Les «populaires» accusent également le gouvernement d'avoir «bloqué les réformes essentielles dans les marchés publics», ce qui, à leur avis, «génère des retards dans l'exécution des infrastructures fondamentales, des coûts supplémentaires et une perte de compétitivité pour le pays, les entreprises et les citoyens». Par conséquent, il garantit qu'il est « urgent de moderniser le droit des contrats du secteur public ».
Pacte national de l'eau
Dans son document, le PP insiste également sur la nécessité d'un pacte national pour l'eau qui détermine la planification de l'eau en tant que politique de l'État.
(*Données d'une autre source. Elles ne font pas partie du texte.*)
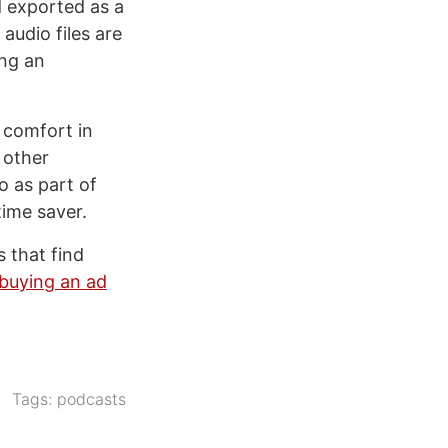
d exported as a
 audio files are
ing an
s comfort in
 other
o as part of
time saver.
s that find
buying an ad
Tags:
podcasts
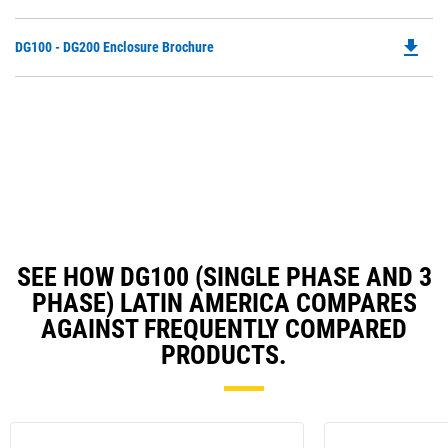
P
a
O
N
file_download
Do
DG100 - DG200 Enclosure Brochure
in
Ta
P
a
O
N
in
Ta
a
N
Ta
SEE HOW DG100 (SINGLE PHASE AND 3
PHASE) LATIN AMERICA COMPARES
AGAINST FREQUENTLY COMPARED
PRODUCTS.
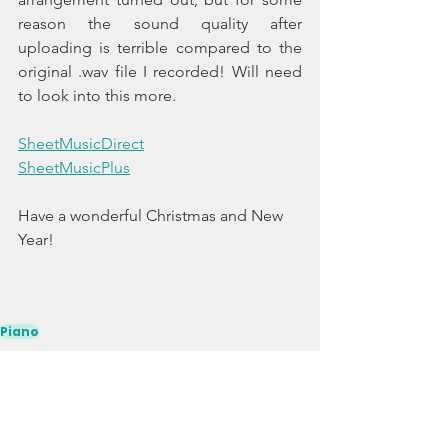
reason the sound quality after 
uploading is terrible compared to the 
original .wav file I recorded! Will need 
to look into this more. 
SheetMusicDirect
SheetMusicPlus
Have a wonderful Christmas and New 
Year!
Piano
Singles
Original Works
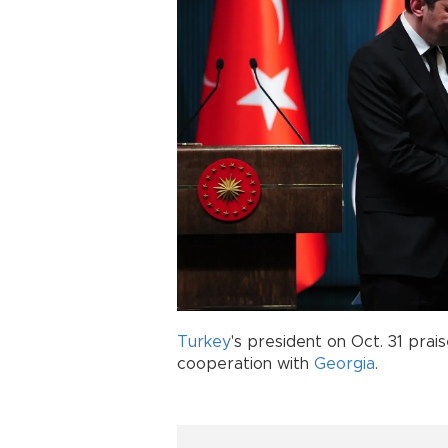
Turkey
's president on Oct. 31 pra
cooperation with
Georgia
.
À son avis, les infrastructures hydriques, qui seront spécifiées dans un chapitre spécifique du plan national d'infrastructure, sont « un pilier inaliénable de la durabilité et l'avenir de l'environnement rural, ainsi que les progrès des techniques de régénération et de réutilisation de l'eau ».
Dans le domaine de l'irrigation, le texte du PP se poursuit, il est nécessaire de continuer à parier sur une politique de modernisation et l'application des innovations qui permettent une réduction de l'énergie et une empreinte de l'eau.
Dans son discours à Murcia, Feijóo a souligné que le Pacte national de l'eau sera équipé de 40 000 millions d'euros « pour se terminer une fois avec des terres sèches qui ont simplement besoin d'eau où il y a beaucoup de zones humides ». « C'est une solidarité, c'est un projet national, c'est-à-dire unir les gens et ne pas y faire face. Le PP parle du secteur primaire, mais pas de le transformer en jardin. Les agriculteurs ne sont pas des jardiniers », a-t-il déclaré.
Dans la «Déclaration de Murcie», le PP souligne que le secteur primaire «subit également la suffocation fiscale du gouvernement» de Sánchez et s'engage à «continuer à réduire les impôts des communautés approuve déjà le gouvernement de la loi fiscale agraire.